Hugh Henry Brackenridge, the founder of literary culture in Pittsburgh, describes a somewhat eccentric interpretation of the prophecy of Ezekiel by the preacher, pamphleteer, legislator, and Whiskey Insurrectionist Herman Husband.

I had visited him, in the year 1780, at his residence, in the glades of the Allegheny mountain, on my way from Philadelphia to Pittsburgh. He had then just finished a commentary on a part of the prophet Ezekiel: it was the vision of the temple; the walls, the gates, the sea of glass, &c. Logger-head divines, heretofore, had interpreted it of the New Jerusalem; but he conceived it to apply to the western country; and the walls were the mountains, the gates, the gaps in them, by which the roads came, and the sea of glass, the lake on the west of us. I had no hesitation in saying, that the commentary was analogous to the vision. He was pleased; and said, I was the only person, except his wife, that he ever got to believe it. Thought I, your church is composed, like many others, of the ignorant and the dissembling.

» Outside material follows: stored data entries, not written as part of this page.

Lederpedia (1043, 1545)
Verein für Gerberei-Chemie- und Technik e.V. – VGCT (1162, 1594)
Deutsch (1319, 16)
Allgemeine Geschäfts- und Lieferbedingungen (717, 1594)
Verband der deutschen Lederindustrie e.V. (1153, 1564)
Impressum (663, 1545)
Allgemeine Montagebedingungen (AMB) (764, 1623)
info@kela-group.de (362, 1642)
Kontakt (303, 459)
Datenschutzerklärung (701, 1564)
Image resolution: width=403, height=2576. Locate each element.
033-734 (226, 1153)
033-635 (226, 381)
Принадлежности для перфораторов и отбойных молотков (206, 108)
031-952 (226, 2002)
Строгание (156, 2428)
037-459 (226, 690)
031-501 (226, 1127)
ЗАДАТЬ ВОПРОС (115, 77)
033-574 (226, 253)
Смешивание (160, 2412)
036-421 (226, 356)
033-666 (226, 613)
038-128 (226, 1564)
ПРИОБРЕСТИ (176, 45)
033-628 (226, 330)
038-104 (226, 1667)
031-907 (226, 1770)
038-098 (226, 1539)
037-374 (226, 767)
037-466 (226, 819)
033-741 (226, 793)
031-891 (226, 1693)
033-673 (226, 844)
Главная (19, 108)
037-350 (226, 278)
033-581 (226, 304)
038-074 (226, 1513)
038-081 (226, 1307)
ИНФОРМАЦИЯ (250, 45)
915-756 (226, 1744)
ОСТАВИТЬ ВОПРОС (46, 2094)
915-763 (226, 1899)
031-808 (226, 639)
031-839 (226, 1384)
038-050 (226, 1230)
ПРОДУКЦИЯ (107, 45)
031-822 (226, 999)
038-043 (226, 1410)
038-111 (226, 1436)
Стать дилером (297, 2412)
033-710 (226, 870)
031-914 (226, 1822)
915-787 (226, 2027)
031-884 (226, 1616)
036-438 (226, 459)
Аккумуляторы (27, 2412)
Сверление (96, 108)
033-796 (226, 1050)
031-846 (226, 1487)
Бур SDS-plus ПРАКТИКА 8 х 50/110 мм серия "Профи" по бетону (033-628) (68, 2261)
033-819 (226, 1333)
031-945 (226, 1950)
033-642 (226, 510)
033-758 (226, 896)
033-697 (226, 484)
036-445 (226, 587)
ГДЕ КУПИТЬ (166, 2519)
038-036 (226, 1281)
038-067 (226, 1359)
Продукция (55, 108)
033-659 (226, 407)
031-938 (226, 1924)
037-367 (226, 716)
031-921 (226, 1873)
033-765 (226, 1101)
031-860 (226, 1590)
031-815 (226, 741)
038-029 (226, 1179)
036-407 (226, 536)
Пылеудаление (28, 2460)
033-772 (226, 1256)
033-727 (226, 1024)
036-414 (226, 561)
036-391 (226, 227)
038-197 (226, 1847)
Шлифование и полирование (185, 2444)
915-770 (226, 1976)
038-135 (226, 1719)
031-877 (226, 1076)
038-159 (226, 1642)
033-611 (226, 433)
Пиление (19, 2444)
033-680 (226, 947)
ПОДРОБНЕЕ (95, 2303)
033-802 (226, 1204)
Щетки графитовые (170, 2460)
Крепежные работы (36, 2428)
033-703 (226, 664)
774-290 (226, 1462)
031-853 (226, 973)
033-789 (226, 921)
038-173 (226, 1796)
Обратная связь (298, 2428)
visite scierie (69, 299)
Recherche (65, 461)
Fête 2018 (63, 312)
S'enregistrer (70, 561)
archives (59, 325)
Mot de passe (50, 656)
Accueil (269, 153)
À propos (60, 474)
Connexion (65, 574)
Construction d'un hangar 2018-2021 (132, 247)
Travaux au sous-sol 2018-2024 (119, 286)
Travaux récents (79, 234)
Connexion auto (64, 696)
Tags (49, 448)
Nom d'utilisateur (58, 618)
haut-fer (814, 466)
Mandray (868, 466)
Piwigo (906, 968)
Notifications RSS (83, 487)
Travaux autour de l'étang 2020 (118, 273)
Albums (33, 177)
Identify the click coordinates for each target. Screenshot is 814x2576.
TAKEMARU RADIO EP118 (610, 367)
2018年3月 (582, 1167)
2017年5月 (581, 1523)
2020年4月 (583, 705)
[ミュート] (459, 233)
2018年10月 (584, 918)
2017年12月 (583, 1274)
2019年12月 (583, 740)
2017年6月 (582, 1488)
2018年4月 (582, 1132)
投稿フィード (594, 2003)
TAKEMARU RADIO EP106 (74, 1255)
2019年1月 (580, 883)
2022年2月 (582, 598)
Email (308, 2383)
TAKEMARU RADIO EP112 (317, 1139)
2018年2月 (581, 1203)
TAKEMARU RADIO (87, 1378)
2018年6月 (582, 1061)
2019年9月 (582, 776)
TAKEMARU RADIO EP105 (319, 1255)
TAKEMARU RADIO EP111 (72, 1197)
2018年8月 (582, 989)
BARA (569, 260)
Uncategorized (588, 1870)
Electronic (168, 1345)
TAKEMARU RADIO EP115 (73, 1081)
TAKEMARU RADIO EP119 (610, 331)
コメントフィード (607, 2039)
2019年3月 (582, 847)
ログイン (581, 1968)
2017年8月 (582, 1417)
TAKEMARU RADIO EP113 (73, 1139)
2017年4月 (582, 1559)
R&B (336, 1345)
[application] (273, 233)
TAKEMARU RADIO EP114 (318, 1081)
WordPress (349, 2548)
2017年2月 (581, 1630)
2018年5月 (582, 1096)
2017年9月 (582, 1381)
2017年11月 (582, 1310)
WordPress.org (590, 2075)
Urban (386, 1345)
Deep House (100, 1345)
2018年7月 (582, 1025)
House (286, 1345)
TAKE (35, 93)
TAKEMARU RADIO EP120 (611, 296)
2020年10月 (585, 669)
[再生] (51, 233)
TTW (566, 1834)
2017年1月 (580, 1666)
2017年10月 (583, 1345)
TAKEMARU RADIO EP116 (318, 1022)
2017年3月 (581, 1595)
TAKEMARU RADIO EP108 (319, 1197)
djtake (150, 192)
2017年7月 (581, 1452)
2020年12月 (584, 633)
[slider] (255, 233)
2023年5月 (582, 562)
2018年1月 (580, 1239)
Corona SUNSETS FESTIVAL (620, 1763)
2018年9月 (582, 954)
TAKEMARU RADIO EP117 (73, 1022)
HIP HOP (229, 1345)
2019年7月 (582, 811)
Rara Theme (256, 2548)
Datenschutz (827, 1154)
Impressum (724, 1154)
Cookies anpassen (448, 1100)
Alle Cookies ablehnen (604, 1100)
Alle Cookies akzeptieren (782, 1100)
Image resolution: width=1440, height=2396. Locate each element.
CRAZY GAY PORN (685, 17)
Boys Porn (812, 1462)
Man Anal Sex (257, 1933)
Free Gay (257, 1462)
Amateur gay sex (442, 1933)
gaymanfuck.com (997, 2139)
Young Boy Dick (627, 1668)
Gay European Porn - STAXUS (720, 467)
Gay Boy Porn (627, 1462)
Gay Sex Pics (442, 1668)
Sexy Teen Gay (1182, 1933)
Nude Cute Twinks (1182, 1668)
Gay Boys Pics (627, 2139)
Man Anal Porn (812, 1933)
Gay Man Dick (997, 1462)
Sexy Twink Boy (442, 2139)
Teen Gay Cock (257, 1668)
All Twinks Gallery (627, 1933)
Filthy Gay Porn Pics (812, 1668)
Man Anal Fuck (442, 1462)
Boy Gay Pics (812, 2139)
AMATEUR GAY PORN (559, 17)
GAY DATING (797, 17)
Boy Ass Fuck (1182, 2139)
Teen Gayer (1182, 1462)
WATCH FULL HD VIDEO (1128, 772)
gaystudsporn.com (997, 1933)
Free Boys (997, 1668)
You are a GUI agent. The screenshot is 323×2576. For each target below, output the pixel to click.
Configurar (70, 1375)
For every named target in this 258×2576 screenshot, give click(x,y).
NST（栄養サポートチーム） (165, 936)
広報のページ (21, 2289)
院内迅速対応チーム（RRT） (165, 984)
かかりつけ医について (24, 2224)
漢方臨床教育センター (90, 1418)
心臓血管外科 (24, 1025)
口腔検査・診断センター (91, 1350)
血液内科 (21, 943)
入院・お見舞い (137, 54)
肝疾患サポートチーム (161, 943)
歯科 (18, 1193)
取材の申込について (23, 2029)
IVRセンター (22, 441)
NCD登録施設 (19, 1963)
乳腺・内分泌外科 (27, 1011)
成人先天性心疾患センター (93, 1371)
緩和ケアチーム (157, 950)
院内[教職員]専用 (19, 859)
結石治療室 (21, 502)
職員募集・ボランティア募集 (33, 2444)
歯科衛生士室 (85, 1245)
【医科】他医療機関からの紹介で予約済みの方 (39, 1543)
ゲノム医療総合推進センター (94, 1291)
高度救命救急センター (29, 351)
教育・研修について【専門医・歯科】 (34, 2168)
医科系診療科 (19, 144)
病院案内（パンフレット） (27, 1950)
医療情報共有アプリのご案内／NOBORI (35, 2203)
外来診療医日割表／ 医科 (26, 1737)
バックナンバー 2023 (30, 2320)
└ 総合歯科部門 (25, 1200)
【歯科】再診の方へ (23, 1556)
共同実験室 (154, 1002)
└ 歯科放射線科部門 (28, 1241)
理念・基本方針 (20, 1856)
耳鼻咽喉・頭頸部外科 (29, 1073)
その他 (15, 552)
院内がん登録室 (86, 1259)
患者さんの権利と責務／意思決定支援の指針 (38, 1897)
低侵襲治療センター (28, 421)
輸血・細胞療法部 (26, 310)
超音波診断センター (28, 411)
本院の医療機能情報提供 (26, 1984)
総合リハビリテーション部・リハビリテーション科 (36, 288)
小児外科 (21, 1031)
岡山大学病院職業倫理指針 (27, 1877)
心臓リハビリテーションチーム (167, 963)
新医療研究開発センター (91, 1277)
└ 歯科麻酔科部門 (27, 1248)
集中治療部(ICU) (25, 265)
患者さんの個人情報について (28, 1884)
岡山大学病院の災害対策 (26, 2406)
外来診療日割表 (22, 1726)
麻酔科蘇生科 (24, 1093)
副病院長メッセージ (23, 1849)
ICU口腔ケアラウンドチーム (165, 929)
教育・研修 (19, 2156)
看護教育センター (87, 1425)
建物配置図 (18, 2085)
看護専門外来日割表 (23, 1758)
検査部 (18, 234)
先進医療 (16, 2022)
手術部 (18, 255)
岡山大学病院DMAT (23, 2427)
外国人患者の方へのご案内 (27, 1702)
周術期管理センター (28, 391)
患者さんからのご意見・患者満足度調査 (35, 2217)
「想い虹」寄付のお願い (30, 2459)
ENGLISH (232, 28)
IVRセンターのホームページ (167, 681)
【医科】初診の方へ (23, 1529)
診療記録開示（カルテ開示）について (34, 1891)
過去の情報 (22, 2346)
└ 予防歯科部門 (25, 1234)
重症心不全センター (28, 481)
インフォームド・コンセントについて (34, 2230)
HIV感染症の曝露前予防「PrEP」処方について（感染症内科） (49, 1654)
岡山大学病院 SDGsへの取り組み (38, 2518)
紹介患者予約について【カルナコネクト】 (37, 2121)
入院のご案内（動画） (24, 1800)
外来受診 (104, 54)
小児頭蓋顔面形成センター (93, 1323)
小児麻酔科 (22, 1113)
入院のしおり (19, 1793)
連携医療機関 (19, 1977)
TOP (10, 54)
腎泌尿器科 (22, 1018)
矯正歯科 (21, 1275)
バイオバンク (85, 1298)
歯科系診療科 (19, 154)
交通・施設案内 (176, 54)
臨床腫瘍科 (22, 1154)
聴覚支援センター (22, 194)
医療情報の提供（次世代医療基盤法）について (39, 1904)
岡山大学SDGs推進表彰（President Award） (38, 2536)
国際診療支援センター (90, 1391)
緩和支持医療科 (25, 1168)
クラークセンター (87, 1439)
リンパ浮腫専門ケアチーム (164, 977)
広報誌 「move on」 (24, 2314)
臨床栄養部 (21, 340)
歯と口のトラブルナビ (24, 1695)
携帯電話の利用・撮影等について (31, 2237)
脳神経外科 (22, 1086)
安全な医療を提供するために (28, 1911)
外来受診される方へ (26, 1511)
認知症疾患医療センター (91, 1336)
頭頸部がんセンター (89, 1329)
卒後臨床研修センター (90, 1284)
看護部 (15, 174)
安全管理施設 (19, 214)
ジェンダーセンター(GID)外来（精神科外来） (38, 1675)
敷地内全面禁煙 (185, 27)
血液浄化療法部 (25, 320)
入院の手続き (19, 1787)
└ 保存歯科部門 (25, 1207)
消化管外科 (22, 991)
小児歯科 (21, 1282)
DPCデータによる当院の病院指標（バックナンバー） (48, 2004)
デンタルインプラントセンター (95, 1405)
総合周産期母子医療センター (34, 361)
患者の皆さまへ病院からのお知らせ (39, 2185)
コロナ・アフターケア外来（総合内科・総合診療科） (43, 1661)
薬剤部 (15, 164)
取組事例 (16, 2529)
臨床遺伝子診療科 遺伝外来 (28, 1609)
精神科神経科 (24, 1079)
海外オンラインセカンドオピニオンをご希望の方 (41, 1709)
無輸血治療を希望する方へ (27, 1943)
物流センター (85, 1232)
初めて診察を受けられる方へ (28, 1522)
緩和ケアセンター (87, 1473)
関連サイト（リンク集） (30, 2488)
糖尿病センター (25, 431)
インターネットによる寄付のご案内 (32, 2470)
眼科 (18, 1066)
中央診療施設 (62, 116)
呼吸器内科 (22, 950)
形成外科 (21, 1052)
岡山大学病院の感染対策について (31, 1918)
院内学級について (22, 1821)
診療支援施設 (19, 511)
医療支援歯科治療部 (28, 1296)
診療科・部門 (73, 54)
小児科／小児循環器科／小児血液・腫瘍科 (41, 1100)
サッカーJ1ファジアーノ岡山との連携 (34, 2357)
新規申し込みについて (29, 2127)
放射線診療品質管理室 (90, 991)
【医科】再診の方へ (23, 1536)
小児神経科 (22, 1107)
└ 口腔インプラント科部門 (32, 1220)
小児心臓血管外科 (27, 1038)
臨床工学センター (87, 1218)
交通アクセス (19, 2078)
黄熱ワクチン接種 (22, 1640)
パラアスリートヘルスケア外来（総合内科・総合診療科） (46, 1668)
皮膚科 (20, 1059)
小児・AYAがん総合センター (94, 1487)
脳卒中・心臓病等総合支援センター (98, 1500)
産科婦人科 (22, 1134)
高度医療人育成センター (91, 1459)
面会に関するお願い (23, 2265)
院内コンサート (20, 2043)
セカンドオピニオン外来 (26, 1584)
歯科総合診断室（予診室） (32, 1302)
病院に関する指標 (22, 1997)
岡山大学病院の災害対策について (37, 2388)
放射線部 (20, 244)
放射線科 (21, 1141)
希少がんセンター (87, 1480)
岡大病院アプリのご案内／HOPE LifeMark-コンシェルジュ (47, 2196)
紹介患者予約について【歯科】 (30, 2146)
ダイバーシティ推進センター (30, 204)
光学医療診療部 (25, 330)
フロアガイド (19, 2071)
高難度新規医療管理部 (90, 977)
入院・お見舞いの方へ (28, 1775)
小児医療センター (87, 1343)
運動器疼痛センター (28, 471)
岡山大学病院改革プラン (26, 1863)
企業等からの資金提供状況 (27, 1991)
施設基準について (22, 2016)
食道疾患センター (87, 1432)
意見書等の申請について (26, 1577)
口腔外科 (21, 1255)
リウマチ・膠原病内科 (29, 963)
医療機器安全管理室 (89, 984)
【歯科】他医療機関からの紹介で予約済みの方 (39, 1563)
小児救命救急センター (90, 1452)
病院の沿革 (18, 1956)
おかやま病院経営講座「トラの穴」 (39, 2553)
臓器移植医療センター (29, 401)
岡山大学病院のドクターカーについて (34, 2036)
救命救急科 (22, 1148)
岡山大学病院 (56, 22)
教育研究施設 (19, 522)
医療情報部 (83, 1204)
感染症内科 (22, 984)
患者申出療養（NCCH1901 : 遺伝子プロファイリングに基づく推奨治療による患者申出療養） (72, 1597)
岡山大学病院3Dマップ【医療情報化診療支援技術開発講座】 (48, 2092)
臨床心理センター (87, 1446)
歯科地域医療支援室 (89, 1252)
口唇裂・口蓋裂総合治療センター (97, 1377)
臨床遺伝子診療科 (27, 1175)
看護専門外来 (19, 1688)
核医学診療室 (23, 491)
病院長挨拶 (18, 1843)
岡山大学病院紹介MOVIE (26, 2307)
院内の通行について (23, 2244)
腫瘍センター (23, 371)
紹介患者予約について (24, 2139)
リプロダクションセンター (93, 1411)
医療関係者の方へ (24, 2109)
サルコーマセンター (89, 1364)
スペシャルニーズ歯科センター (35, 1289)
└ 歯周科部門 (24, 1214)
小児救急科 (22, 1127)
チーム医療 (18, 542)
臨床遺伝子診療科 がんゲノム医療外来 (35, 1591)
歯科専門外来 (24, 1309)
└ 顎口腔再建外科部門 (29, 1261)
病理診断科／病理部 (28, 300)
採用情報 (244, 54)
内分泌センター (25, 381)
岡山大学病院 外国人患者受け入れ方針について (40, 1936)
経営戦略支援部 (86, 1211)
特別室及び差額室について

This comes from Brackenridge’s history of the Whiskey Rebellion, a new and accurate edition of which is now in preparation.

Comments

  1. Big Brother says:

    Joseph Smith was not the first American to think Biblical prophecy was all about US and not about some weird foreigners on the other side of the ocean.

  2. von Hindenburg says:

    If anyone wants a fun and fuller account of this visit, check out “The Whiskey Rebellion” by William Hogeland. Not, perhaps the most balanced account of the events, but definitely a fun one.

    Enjoy especially the scenes where the men of Washington County threaten to sack and burn Pittsburgh, but are cajoled into merely tearing down one house after Brackenridge and other moderate leaders convinced the tavern owners of Pittsburgh to serve free beer in the streets and the ferry owners to offer free rides across the river, but not back.